From zombie stock to AI party guest
SanDisk’s glow-up has been ridiculous. The stock has sprinted from $36 to $1,590 in a year, and the company’s latest numbers help explain why: fiscal third-quarter revenue jumped 251% year over year, while data center revenue vaulted about 645%.
That’s not a typo. The AI buildout is still hoovering up memory and storage, and SanDisk is getting pulled into the gravity well.
Why investors are suddenly paying attention
When a company goes from “nice, but sleepy” to “wait, is this a core AI pick?” in a single year, the market tends to get very chatty. The big story here isn’t just the top-line growth — it’s that the revenue mix is shifting toward data centers, where demand tends to be stickier and more strategic.
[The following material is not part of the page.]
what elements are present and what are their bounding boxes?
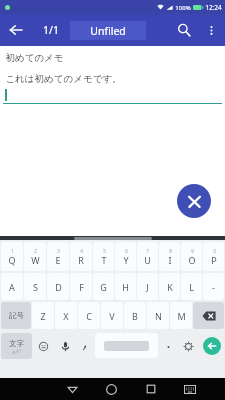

What that means for your portfolio:
- AI servers need more memory and storage, and that demand is still running hot
- Data center revenue growing way faster than the overall business is the kind of trend bulls love to point at
- A stock that already ran this hard now has to keep proving the story is real, not just hype in a blazer
The catch: expectations are now enormous
This is where the plot thickens. Once a stock has already gone vertical, the market starts acting like a picky restaurant critic — it doesn’t just want good, it wants unforgettable. SanDisk now has to keep delivering growth that justifies a valuation people would’ve called science fiction a year ago.
Big picture: SanDisk is no longer trading like a dusty storage name. It’s trading like one of the more obvious beneficiaries of the AI memory boom, and that makes every earnings print feel a lot more important than your average quarterly report.